• [ABOUT THIS TASK] What is needed is each line of the data below that holds the string "Bugey".

• [RECORDS FOR THIS TASK]
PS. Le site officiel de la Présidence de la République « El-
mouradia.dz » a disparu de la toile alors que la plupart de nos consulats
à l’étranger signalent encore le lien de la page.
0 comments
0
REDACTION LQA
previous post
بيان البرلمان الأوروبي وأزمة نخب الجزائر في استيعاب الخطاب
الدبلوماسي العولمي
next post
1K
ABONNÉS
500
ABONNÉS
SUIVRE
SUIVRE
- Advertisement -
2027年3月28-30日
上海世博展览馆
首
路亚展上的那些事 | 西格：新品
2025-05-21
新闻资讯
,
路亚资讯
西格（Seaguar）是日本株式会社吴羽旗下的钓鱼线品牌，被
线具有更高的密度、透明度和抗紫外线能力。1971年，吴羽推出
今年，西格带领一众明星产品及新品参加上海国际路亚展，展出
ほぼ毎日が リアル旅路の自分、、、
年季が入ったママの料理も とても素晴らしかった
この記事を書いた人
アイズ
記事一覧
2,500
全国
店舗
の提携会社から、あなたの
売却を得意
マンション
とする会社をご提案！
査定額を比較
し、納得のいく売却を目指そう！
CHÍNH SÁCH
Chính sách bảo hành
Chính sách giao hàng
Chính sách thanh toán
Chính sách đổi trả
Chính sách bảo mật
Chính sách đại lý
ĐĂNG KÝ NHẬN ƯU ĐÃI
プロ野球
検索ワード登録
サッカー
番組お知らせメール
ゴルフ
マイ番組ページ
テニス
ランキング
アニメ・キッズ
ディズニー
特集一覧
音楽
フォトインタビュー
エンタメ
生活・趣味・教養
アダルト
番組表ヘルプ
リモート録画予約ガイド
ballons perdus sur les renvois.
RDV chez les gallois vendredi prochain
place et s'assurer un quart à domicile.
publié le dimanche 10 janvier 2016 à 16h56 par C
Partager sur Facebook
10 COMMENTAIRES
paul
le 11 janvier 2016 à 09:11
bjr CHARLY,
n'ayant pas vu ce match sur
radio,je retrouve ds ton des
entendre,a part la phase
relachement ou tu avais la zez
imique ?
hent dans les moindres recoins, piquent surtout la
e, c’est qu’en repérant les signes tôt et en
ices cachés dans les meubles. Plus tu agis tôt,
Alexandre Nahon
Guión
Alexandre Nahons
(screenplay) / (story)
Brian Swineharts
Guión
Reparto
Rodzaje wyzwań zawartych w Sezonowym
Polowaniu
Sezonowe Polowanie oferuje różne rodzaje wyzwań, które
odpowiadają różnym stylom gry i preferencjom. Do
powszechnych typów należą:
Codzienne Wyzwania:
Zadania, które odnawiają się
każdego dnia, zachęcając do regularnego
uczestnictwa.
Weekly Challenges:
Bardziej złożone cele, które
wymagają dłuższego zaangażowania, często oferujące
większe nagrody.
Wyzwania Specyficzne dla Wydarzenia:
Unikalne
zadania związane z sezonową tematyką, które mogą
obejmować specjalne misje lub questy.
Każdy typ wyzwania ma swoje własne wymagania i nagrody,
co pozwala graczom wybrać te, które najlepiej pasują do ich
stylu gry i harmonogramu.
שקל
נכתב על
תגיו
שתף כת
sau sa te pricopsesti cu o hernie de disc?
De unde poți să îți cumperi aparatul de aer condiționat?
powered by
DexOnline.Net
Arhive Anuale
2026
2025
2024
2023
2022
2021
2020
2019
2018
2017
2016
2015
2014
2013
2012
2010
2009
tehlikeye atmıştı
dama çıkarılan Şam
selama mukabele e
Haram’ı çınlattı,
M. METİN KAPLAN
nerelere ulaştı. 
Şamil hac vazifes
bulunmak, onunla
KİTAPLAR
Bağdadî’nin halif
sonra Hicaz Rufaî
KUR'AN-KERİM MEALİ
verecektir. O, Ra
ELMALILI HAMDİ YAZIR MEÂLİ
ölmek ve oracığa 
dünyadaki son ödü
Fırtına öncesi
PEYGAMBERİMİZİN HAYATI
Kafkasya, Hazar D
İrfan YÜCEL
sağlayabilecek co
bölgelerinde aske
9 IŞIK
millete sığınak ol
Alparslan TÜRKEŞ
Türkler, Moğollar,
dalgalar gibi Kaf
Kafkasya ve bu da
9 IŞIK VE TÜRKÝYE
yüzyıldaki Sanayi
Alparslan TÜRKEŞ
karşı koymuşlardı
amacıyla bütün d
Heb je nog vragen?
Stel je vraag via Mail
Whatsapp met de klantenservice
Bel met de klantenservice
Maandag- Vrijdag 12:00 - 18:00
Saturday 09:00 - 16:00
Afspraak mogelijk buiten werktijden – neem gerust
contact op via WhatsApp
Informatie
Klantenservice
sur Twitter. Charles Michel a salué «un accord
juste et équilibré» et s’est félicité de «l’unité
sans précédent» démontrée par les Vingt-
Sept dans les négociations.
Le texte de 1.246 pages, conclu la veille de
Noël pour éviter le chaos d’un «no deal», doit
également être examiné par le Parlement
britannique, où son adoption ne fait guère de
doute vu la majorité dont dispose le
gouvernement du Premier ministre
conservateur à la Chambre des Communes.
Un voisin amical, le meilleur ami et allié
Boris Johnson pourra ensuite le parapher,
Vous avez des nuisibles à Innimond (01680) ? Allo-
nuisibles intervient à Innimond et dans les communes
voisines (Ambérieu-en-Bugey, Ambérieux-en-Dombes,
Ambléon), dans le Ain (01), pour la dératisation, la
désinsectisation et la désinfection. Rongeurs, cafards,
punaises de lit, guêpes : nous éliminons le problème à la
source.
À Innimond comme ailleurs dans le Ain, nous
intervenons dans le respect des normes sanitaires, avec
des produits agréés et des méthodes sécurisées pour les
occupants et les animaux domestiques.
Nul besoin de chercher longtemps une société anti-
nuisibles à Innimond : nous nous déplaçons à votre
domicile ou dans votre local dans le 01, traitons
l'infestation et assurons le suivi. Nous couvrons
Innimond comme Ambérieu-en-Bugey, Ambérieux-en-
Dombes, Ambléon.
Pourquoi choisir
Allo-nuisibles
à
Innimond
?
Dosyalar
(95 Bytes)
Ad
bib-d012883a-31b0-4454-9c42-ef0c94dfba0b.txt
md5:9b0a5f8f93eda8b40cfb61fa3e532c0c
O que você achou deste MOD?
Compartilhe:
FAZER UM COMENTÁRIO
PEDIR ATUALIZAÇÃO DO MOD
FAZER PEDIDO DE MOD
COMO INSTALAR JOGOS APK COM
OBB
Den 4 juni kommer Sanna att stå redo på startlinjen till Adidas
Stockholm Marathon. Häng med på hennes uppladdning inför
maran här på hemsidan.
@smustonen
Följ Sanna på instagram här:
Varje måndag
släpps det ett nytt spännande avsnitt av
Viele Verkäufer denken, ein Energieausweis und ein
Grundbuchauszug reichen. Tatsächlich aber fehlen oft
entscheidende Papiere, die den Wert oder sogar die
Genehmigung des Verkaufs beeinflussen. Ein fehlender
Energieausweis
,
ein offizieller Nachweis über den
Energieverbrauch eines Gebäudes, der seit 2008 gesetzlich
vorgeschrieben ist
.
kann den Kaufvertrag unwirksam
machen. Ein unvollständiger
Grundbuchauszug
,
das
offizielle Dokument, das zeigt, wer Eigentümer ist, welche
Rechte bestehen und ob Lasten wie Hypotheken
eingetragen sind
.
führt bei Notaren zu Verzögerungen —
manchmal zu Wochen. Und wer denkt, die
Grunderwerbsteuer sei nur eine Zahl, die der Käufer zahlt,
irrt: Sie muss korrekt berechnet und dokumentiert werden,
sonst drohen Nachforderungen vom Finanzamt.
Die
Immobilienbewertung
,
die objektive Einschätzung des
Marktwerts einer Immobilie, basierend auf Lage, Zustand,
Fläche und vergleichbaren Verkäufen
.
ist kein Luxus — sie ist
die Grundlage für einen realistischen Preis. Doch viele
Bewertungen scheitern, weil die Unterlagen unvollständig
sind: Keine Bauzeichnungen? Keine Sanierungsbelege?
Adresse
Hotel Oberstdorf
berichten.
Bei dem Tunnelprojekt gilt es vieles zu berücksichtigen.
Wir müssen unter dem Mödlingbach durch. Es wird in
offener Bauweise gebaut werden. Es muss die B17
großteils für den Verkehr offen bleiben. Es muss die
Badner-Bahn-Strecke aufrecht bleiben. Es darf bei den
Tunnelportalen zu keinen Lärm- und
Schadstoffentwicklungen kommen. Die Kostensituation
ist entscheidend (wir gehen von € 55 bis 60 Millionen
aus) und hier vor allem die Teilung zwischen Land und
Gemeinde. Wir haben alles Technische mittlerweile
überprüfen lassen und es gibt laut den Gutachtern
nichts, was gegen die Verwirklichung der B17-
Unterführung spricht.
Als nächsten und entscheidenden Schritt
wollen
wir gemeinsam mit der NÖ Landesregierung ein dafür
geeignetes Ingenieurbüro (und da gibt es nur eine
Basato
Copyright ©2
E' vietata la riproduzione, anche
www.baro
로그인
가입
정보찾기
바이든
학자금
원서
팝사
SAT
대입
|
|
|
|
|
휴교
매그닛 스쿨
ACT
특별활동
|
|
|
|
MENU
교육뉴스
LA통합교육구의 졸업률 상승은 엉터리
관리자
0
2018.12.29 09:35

• [WRITTEN SOLUTION]
voisines (Ambérieu-en-Bugey, Ambérieux-en-Dombes,
Innimond comme Ambérieu-en-Bugey, Ambérieux-en-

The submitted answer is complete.